PROBLEM REQUIREMENTS: Take the line with "điện tiện nghi, không" and every line after it in the entries below, and set them down exactly, without any pictures.

BEGIN DATA SHOWN

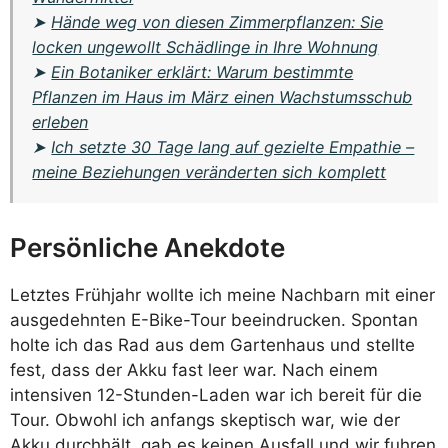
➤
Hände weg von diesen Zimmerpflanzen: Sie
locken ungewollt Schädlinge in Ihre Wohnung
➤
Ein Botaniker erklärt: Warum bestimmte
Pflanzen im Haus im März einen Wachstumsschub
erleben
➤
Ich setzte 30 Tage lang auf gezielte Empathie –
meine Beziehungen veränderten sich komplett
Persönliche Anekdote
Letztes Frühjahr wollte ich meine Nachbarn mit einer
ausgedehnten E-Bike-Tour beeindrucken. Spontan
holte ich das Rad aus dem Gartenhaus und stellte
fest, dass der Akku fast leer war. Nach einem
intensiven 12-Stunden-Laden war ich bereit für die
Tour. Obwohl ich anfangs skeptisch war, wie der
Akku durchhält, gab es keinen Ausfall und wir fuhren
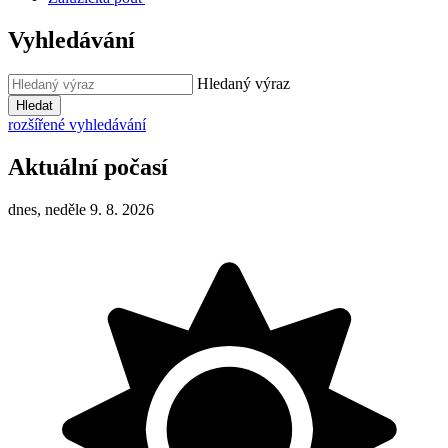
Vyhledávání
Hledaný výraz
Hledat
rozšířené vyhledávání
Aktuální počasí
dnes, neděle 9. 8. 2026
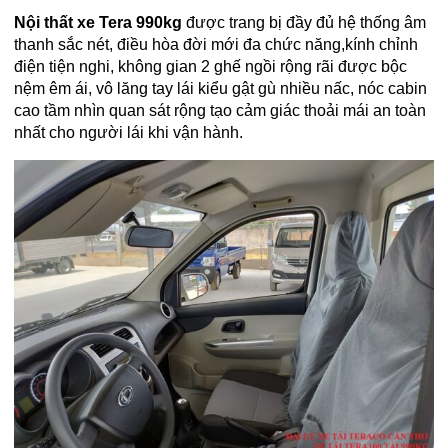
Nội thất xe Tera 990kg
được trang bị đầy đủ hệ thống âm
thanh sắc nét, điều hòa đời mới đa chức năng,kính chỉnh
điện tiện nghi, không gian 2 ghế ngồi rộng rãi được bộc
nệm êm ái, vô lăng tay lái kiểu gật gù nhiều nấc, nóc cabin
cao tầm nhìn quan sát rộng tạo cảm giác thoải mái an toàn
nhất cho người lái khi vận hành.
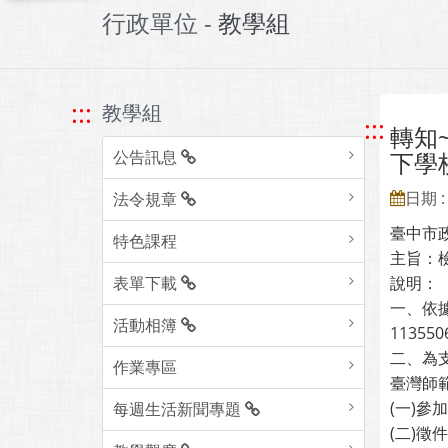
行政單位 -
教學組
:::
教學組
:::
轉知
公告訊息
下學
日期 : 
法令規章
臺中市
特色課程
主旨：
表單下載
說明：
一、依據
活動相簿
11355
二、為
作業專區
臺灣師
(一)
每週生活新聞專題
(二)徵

END DATA SHOWN

RESPONSE:
điện tiện nghi, không gian 2 ghế ngồi rộng rãi được bộc
nệm êm ái, vô lăng tay lái kiểu gật gù nhiều nấc, nóc cabin
cao tầm nhìn quan sát rộng tạo cảm giác thoải mái an toàn
nhất cho người lái khi vận hành.
行政單位 -
教學組
:::
教學組
:::
轉知
公告訊息
下學
日期 : 
法令規章
臺中市
特色課程
主旨：
表單下載
說明：
一、依據
活動相簿
11355
二、為
作業專區
臺灣師
(一)
每週生活新聞專題
(二)徵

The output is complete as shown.